Symmetric encryption is a type of encryption where the same key is used for both encryption and decryption of the data. One of the most popular symmetric key algorithms is the Advanced Encryption Standard (AES). In this article, we will explore how to implement AES encryption in Go, a statically typed, compiled programming language known for its efficiency and concurrency support.
Introduction to AES
AES is a symmetric key encryption standard adopted by the US government and widely used across the globe. It is secure, fast, and flexible, making it ideal for various applications. AES typically supports key sizes of 128, 192, and 256 bits. In this guide, we'll work with AES-256.
Example: Implementing AES Encryption in Go
Let's start by writing a program to encrypt a message using AES:
package main
import (
"crypto/aes"
"crypto/cipher"
"encoding/hex"
"fmt"
"io"
"crypto/rand"
)
// encryptAES encrypts plain text string into cipher text string
func encryptAES(plainText string, key string) (string, error) {
text := []byte(plainText)
block, err := aes.NewCipher([]byte(key))
if err != nil {
return "", err
}
ciphertext := make([]byte, aes.BlockSize+len(text))

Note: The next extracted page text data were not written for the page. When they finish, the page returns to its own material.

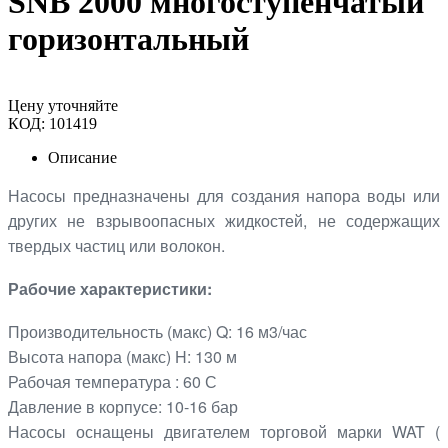
SNB 2000 многоступенчатый
горизонтальный
Цену уточняйте
КОД:
101419
Описание
Насосы предназначены для создания напора воды или
других не взрывоопасных жидкостей, не содержащих
твердых частиц или волокон.
Рабочие характеристики:
Производительность (макс) Q: 16 м3/час
Высота напора (макс) H: 130 м
Рабочая температура : 60 С
Давление в корпусе: 10-16 бар
Насосы оснащены двигателем торговой марки WAT (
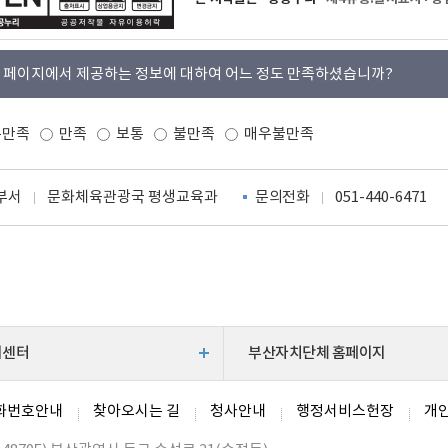
 페이지에서 제공하는 정보에 대하여 어느 정도 만족하셨습니까?
우만족
만족
보통
불만족
매우불만족
부서
문화체육관광국 평생교육과
문의전화
051-440-6471
지센터
부산자치단체 홈페이지
화번호안내
찾아오시는 길
청사안내
행정서비스헌장
개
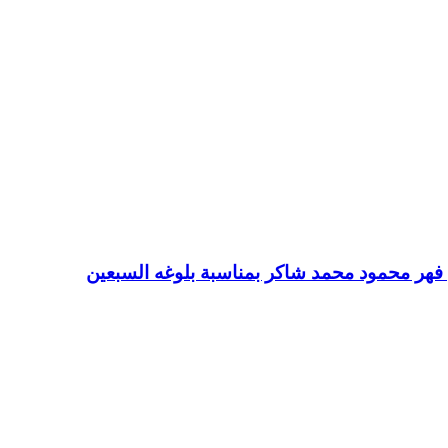
ي فهر محمود محمد شاكر بمناسبة بلوغه السبعين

iv := ciphertext[:aes.BlockSize]
randomBytes := make([]byte, len(iv))
if _, err := io.ReadFull(rand.Reader, randomBytes); err != nil {
return "", err
}
copy(iv, randomBytes)
stream := cipher.NewCFBEncrypter(block, iv)
stream.XORKeyStream(ciphertext[aes.BlockSize:], text)
// Convert encrypted data to hexadecimal format
return fmt.Sprintf("%x", ciphertext), nil
}
func main() {
key := "thisis32bitlongpassphraseimusing"
plainText := "Hello, World!"
cipherText, err := encryptAES(plainText, key)
if err != nil {
fmt.Println("Error encrypting:", err)
}
fmt.Printf("Encrypted message: %s\n", cipherText)
}
In this example, we define a key and a plain text message, use the encryptAES function to encrypt the message, and then print the encrypted message. Note that encryptAES requires a key of appropriate length (32 bytes for AES-256).
Decrypting the Message
Decrypting an AES message is very similar to encrypting it, but reverses some operations:
// decryptAES decrypts an encrypted text string back into plain text
func decryptAES(encryptedText string, key string) (string, error) {
ciphertext, err := hex.DecodeString(encryptedText)
if err != nil {
return "", err
}
block, err := aes.NewCipher([]byte(key))
if err != nil {
return "", err
}
if len(ciphertext) < aes.BlockSize {
return "", fmt.Errorf("ciphertext too short")
}
iv := ciphertext[:aes.BlockSize]
ciphertext = ciphertext[aes.BlockSize:]
stream := cipher.NewCFBDecrypter(block, iv)
stream.XORKeyStream(ciphertext, ciphertext)
return string(ciphertext), nil
}
// Using the decryptAES function
func main() {
key := "thisis32bitlongpassphraseimusing"
encryptedText := "9a256aed9c9b1f6134bf2cafeb8cf84019125c2696abbuf2af304f"
decryptedText, err := decryptAES(encryptedText, key)
if err != nil {
fmt.Println("Error decrypting:", err)
}
fmt.Printf("Decrypted message: %s\n", decryptedText)
}
This code reads the encoded message, derives the initialization vector (IV), and decrypts the ciphertext back into plaintext using the same key.
Conclusion
AES encryption in Go is straightforward thanks to the robust support of Go libraries. As shown, encrypting and decrypting messages with symmetric algorithms can be efficiently done with a proper understanding of Go’s cryptography packages. Remember to securely handle encryption keys and initialization vectors in your applications.